# Canon EOS 700D oder Nikon D5200



## homer100 (10. September 2013)

Hallo PCGH-Mitglieder!

Ich habe mir kürzlich die* 700D* und die *D5200* im Fotogeschäft mal genauer angeschaut. Jetzt bin ich mir nicht sicher, welche ich nehmen soll.
Die Verkäuferin im Geschäft hat mir gesagt, dass die Canon etwas schneller ist u.a auch beim Filmen. 
       ==> Was meint Ihr dazu ?

Wie schaut's mit dem Zubehör aus? Wer hat mehr Auswahl? Nikon oder Canon? 

Vielen Dank für Eure Antworten

homer100


----------



## alexbirdie (10. September 2013)

Ich glaube, du bist da im falschen Forum mit deinen Fragen.


----------



## FreaksLikeMe (10. September 2013)

Was willst du denn Fotografieren? Worauf legst du wert?

Grundsätzlich kann man sagen, dass im Anfängerbereich sich die Kamera alle nichts nehmen. Ob du jetzt also die Nikon oder die Canon nimmst kannst du selbst entscheiden, ohne nachteile zu haben.
Kannst sie dir ja nochmal angucken und dann entscheiden welche besser in der Hand liegt, welche das bessere Menü hat etc.


----------



## KonterSchock (10. September 2013)

Canon d700 

meine Meinung, auf die bin ich nämlich auch spitz.

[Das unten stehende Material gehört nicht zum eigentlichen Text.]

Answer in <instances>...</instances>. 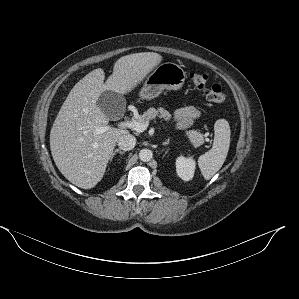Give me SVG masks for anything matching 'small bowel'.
I'll list each match as a JSON object with an SVG mask.
<instances>
[{
  "instance_id": "small-bowel-1",
  "label": "small bowel",
  "mask_w": 299,
  "mask_h": 299,
  "mask_svg": "<svg viewBox=\"0 0 299 299\" xmlns=\"http://www.w3.org/2000/svg\"><path fill=\"white\" fill-rule=\"evenodd\" d=\"M200 116V111L192 105H184L174 112V119L178 128L190 126Z\"/></svg>"
}]
</instances>
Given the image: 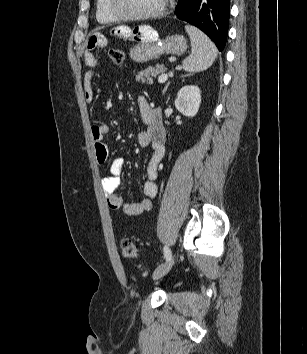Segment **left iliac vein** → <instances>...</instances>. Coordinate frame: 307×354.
Returning a JSON list of instances; mask_svg holds the SVG:
<instances>
[{
    "mask_svg": "<svg viewBox=\"0 0 307 354\" xmlns=\"http://www.w3.org/2000/svg\"><path fill=\"white\" fill-rule=\"evenodd\" d=\"M174 263V254H171L170 258L166 260L161 266H159L153 273V279L157 280L165 276L172 268Z\"/></svg>",
    "mask_w": 307,
    "mask_h": 354,
    "instance_id": "4c4485c4",
    "label": "left iliac vein"
}]
</instances>
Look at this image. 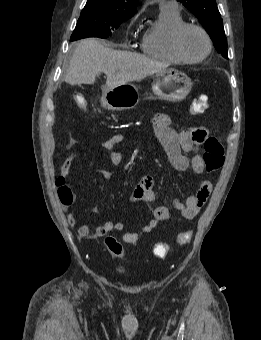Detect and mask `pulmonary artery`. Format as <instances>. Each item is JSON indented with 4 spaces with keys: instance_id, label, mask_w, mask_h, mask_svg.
Wrapping results in <instances>:
<instances>
[{
    "instance_id": "obj_1",
    "label": "pulmonary artery",
    "mask_w": 261,
    "mask_h": 340,
    "mask_svg": "<svg viewBox=\"0 0 261 340\" xmlns=\"http://www.w3.org/2000/svg\"><path fill=\"white\" fill-rule=\"evenodd\" d=\"M160 8L179 10V5L175 0H162L160 2Z\"/></svg>"
}]
</instances>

hab mich vor kurzen mal mit ein Fotograf unterhalten, der meinte das Nikon auch gut sei aber Canon besser sei.


----------



## FreaksLikeMe (10. September 2013)

KonterSchock schrieb:


> Canon d700
> 
> meine Meinung, auf die bin ich nämlich auch spitz.
> 
> hab mich vor kurzen mal mit ein Fotograf unterhalten, der meinte das Nikon auch gut sei aber Canon besser sei.


 
Weil ist so? Dann bitte mit Argumenten, wieso weshalb warum!


----------



## homer100 (10. September 2013)

FreaksLikeMe schrieb:


> Was willst du denn Fotografieren? Worauf legst du wert?
> 
> Grundsätzlich kann man sagen, dass im Anfängerbereich sich die Kamera alle nichts nehmen. Ob du jetzt also die Nikon oder die Canon nimmst kannst du selbst entscheiden, ohne nachteile zu haben.
> Kannst sie dir ja nochmal angucken und dann entscheiden welche besser in der Hand liegt, welche das bessere Menü hat etc.


 
Ja richtig, ich bin Anfänger im DSLR-Bereich. In meinem Haushalt habe ich noch jemanden, der mit Nikon fotografiert. Daher tendiere ich eher zur Nikon, da ich dann auch mal ein Objektiv von ihm ausleihen kann.
Hat da schon jemand Erfahrungen gesammelt?

Mfg
homer100


----------



## nfsgame (10. September 2013)

KonterSchock schrieb:


> Canon d700
> 
> meine Meinung, auf die bin ich nämlich auch spitz.
> 
> hab mich vor kurzen mal mit ein Fotograf unterhalten, der meinte das Nikon auch gut sei aber Canon besser sei.


 

@TO: Und dann wenigstens das Namensschema draufhaben. Dann machst du wenigstens den Eindruck, als hättest du dich vorher mit der Materie beschäftigt  .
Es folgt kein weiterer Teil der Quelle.